Most significant was Israeli universities’ growing reliance on culturally biased psychometric exams. Nearly half of Arab students who passed their matriculation exams failed to win a place in higher education because they failed the psychometric test, compared with just 20 per cent of Jewish applicants.
“The gap in psychometric scores between Jewish and Arab students has remained steady – at more than 100 points out of a total of 800 – since 1982. That alone should have raised suspicions.”
He noted that a decision by Israeli universities to scrap the psychometric test in 2003 to help “weaker” groups was reversed when the admission of Arab students rocketed. A statement from the universities justified the about-turn on the grounds that they had been referring to the weaker parts of the Jewish population.
Dr Arar said Israel had also raised the minimum qualifying age to study many subjects, often to 20 or 21 years old, especially in fields popular with Arab students such as medicine, pharmacy, social work, physiotherapy and speech therapy.
The delay was justified by the university authorities, he said, on the grounds that most Jews are conscripted into the army for three years after finishing school.
Arab youngsters, he added, could rarely afford to wait three or four years to begin their studies: most faced problems finding work and were often ineligible for welfare benefits. Among women, there was also strong family pressure to marry early.

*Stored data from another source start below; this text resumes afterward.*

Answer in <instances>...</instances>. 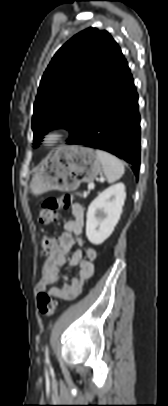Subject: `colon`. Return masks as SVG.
I'll list each match as a JSON object with an SVG mask.
<instances>
[{
    "instance_id": "obj_1",
    "label": "colon",
    "mask_w": 168,
    "mask_h": 406,
    "mask_svg": "<svg viewBox=\"0 0 168 406\" xmlns=\"http://www.w3.org/2000/svg\"><path fill=\"white\" fill-rule=\"evenodd\" d=\"M71 200L72 196L69 194L47 198L39 210V221L43 224L55 222L59 218L60 210L68 206ZM56 247L57 240L54 237L50 235L41 237L40 248L42 257H50ZM37 308L41 314L51 316L56 311V303L49 294L40 292L37 296Z\"/></svg>"
}]
</instances>
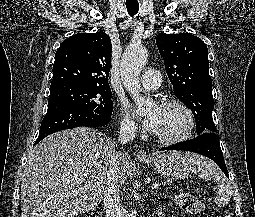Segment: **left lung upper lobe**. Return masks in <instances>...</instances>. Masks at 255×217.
I'll return each mask as SVG.
<instances>
[{
	"label": "left lung upper lobe",
	"instance_id": "obj_1",
	"mask_svg": "<svg viewBox=\"0 0 255 217\" xmlns=\"http://www.w3.org/2000/svg\"><path fill=\"white\" fill-rule=\"evenodd\" d=\"M156 44L175 96L194 114L197 135L217 132L212 118L214 99L205 43L189 33H161Z\"/></svg>",
	"mask_w": 255,
	"mask_h": 217
}]
</instances>
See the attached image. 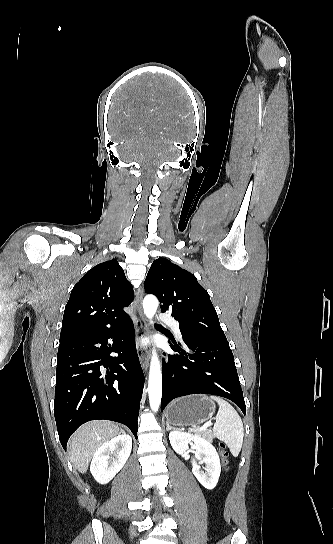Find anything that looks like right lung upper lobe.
Instances as JSON below:
<instances>
[{
    "instance_id": "obj_1",
    "label": "right lung upper lobe",
    "mask_w": 333,
    "mask_h": 544,
    "mask_svg": "<svg viewBox=\"0 0 333 544\" xmlns=\"http://www.w3.org/2000/svg\"><path fill=\"white\" fill-rule=\"evenodd\" d=\"M133 286L116 259L89 270L73 287L64 310L60 341L107 329L128 314Z\"/></svg>"
}]
</instances>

Finally, the use of Hebrew, both in admission interviews and as the language of university tuition, meant many Arab youngsters leaving school, where Arabic was their first language, feared they would be at a strong disadvantage against their Jewish peers.
Areej Dirini, 38 and a divorcee, takes her three children with her as she splits her time between her parents’ home in Nazareth and her studies in Amman.
A mature student completing a masters in graphic design at al Zeitouni university, Ms Dirini said she had spent many years living with her former husband in the Gulf and lacked the confidence to study in Hebrew.
“I’m planning to do a doctorate next but I’m afraid to study in Israel after being out of the country so long,” she said.
Years of demands for the establishment of a university, teaching in Arabic, in Israel’s largest Arab city, Nazareth, said Dr Jabareen, had been blocked by successive governments.
Dr Arar noted that the phenomenon of Arab citizens being forced to study abroad because of problems accessing higher education was not new.
“From the 1960s onwards the Israeli Communist Party offered scholarships to universities in the Soviet bloc because many of the brightest Arab students were denied places in Israel. As a result, many of our current leaders were educated in Eastern Europe.”